The fact that the clinical severity is mild in the propositus, despite increased intraerythrocytic circulating crystals, attests to the relative low pathogenic potential of crystallization. This can be explained by the fact that these circulating crystals, known to be in the oxy state,12 most likely melt before entering the microcirculation due to the different unit cell of the crystals of deoxyHbC compared to oxyHbC. The lack of vasocclusive episodes in splenectomized CC patients with circulating intraerythrocytic crystals strongly supports this interpretation.12 The fact that the propositus has a normal size spleen, in spite of the abundance of circulating intraerythrocytic crystals, is also in keeping with this analysis.

The fact that the propositus' mother (AC α-G Philadelphia) has increased dense cells, a pattern distinctly different than normal AC, suggests that α^G-Phila.₂β^C₂ might promote red cell dehydration. The increased morphologic abnormality of red cells, with abundant folded cells reminiscent of the CC phenotype,13 is related to this phenomenon. This raises the possibility that α^G-Phila.₂β^C₂ interacts differently with the red cell membrane and its transporters (for example, K:Cl cotransport, and Ca⁺⁺-stimulated K⁺ efflux and Band 3).27-29 

The peculiar shape of some of the intraerythrocytic and extracellular crystals observed in the fingerstick blood of the propositus is of note. Although many crystals were tetragonal, as previously observed,3 a significant number were very long and thin, the length exceeding the width about eightfold. Hence, the pattern of crystal growth in the red cell favors one dimension resulting in this specific deviation from the classical tetragonal crystal seen in CC and SC disease.

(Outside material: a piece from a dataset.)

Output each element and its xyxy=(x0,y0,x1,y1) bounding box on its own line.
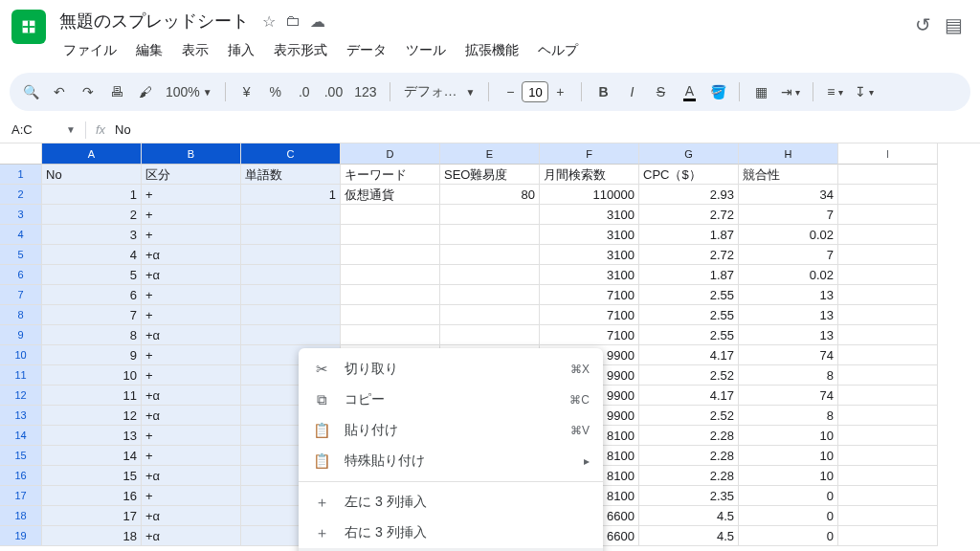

Finally, the α-gene deletion in cis with the gene for α-G Philadelphia in African-Americans23 mandates that the ameliorating effect of α-thalassemia on HbS pathogenesis29 be present in each genotype involving this abnormal Hb and HbS among individuals of African descent23 and some Sardinians.31 Nevertheless, among most Italians31,32 and other ethnic groups, Hbα-G-Philadelphia is not in linkage disequilibrium with α-thalassemia. This is important in terms of the phenotype since the expression of α-G-Philadelphia is maximal when in association with α-thalassemia, and decreases in its absence.33 

In conclusion, molecular studies and clinical data from a patient heterozygous for α^G-Phila.,, β^C, and the β^S gene (SC α-G Philadelphia disease) show that α^G-Phila. intrinsically promotes the acceleration of β^C-induced crystallization, with an additive effect of the gene product of the β^S gene. The α^G-Phila. gene product increases the number of dense red cells and increases the number of folded cells. Nevertheless, this acceleration of crystallization does not result in increased severity, in part because, due to their ligand state (oxy), circulating intraerythrocytic crystals have relatively low pathogenicity.12 The sickling tendency of these cells is also diminished because the α^G-Phila. gene product inhibits HbS-induced polymerization. These circumstances predict low severity for SC α-G Philadelphia disease, as in the case described. Nevertheless, the multitude of epistatic effects in this disease suggest that there might be cases with greater severity due to the cluster of unfavorable genes unlinked to the β-globin gene haplotype.